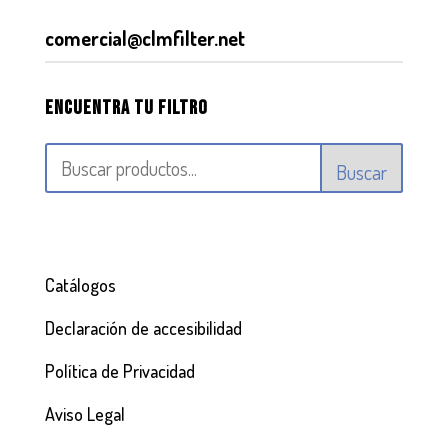
comercial@clmfilter.net
Encuentra tu filtro
Buscar
Catálogos
Declaración de accesibilidad
Política de Privacidad
Aviso Legal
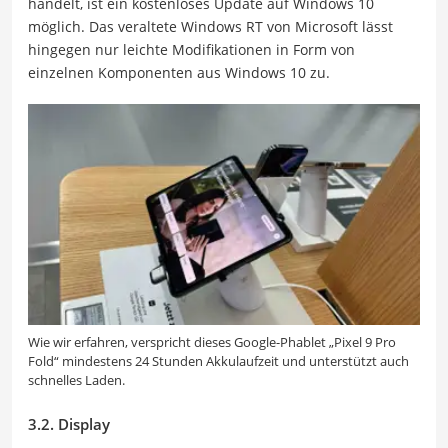
handelt, ist ein kostenloses Update auf Windows 10
möglich. Das veraltete Windows RT von Microsoft lässt
hingegen nur leichte Modifikationen in Form von
einzelnen Komponenten aus Windows 10 zu.
Wie wir erfahren, verspricht dieses Google-Phablet „Pixel 9 Pro
Fold“ mindestens 24 Stunden Akkulaufzeit und unterstützt auch
schnelles Laden.
3.2. Display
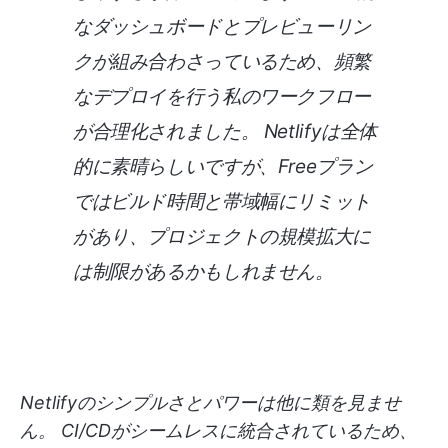
なダッシュボードとプレビューリン
クが組み合わさっているため、頻繁
なデプロイを行う私のワークフロー
が合理化されました。 Netlifyは全体
的に素晴らしいですが、Freeプラン
ではビルド時間と帯域幅にリミット
があり、プロジェクトの規模拡大に
は制限があるかもしれません。
Netlifyのシンプルさとパワーは他に類を見ませ
ん。 CI/CDがシームレスに統合されているため、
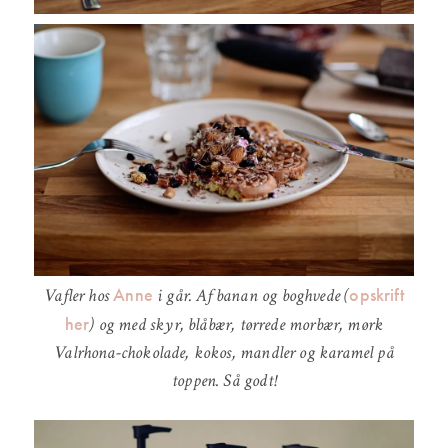
Anne
opskrift
Vafler hos
i går. Af banan og boghvede (
her
) og med skyr, blåbær, tørrede morbær, mørk
Valrhona-chokolade, kokos, mandler og karamel på
toppen. Så godt!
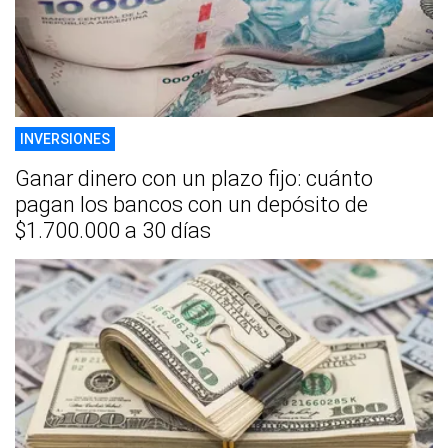
INVERSIONES
Ganar dinero con un plazo fijo: cuánto
pagan los bancos con un depósito de
$1.700.000 a 30 días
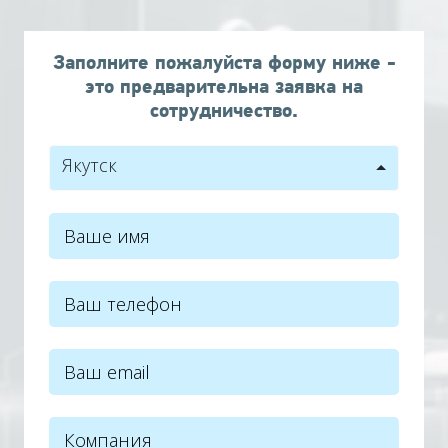
Заполните пожалуйста форму ниже -
это предварительна заявка на
сотрудничество.
Якутск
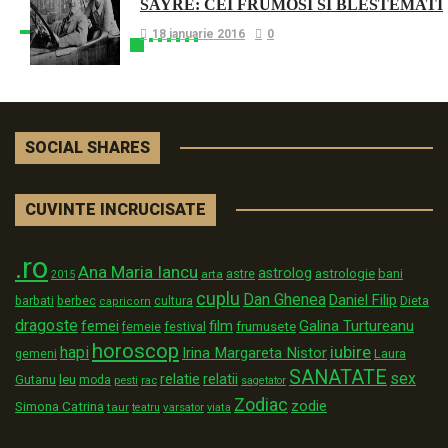
SAYRE: CEI FRUMOSI SI BLESTEMATI
18 ianuarie 2016
0
SOCIAL SHARES
CUVINTE INCRUCISATE
.ro
Ana Maria Iancu
astrolog
astrologie
astre
bani
arta
2015
cuplu
Dan Ghenea
Daniel Filip
Dieta
barbati
berbec
cultura
capricorn
dragoste
film
Galina Turtureanu
femei
festival
frumusete
femeie
horoscop
iubire
hapi
Irina Margareta Nistor
Laura
gemeni
SANATATE
sex
relatii
relatie
Gutanu
leu
moda
pesti
rac
sagetator
Zodiac
zodie
Simona Catrina
taur
varsator
teatru
viata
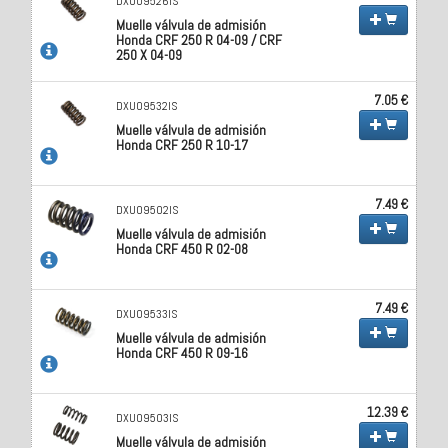
DXU09526IS
Muelle válvula de admisión
Honda CRF 250 R 04-09 / CRF
250 X 04-09
7.05 €
DXU09532IS
Muelle válvula de admisión
Honda CRF 250 R 10-17
7.49 €
DXU09502IS
Muelle válvula de admisión
Honda CRF 450 R 02-08
7.49 €
DXU09533IS
Muelle válvula de admisión
Honda CRF 450 R 09-16
12.39 €
DXU09503IS
Muelle válvula de admisión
-=-=-
Work task >>
Your task is to copy exactly the lines from the line containing "это предварительна заявка на" through the final line of the listing above and to omit every picture.

Completed exercise >>
это предварительна заявка на
сотрудничество.
Якутск
SAYRE: CEI FRUMOSI SI BLESTEMATI
18 ianuarie 2016
0
SOCIAL SHARES
CUVINTE INCRUCISATE
.ro
Ana Maria Iancu
astrolog
astrologie
astre
bani
arta
2015
cuplu
Dan Ghenea
Daniel Filip
Dieta
barbati
berbec
cultura
capricorn
dragoste
film
Galina Turtureanu
femei
festival
frumusete
femeie
horoscop
iubire
hapi
Irina Margareta Nistor
Laura
gemeni
SANATATE
sex
relatii
relatie
Gutanu
leu
moda
pesti
rac
sagetator
Zodiac
zodie
Simona Catrina
taur
varsator
teatru
viata
DXU09526IS
Muelle válvula de admisión
Honda CRF 250 R 04-09 / CRF
250 X 04-09
7.05 €
DXU09532IS
Muelle válvula de admisión
Honda CRF 250 R 10-17
7.49 €
DXU09502IS
Muelle válvula de admisión
Honda CRF 450 R 02-08
7.49 €
DXU09533IS
Muelle válvula de admisión
Honda CRF 450 R 09-16
12.39 €
DXU09503IS
Muelle válvula de admisión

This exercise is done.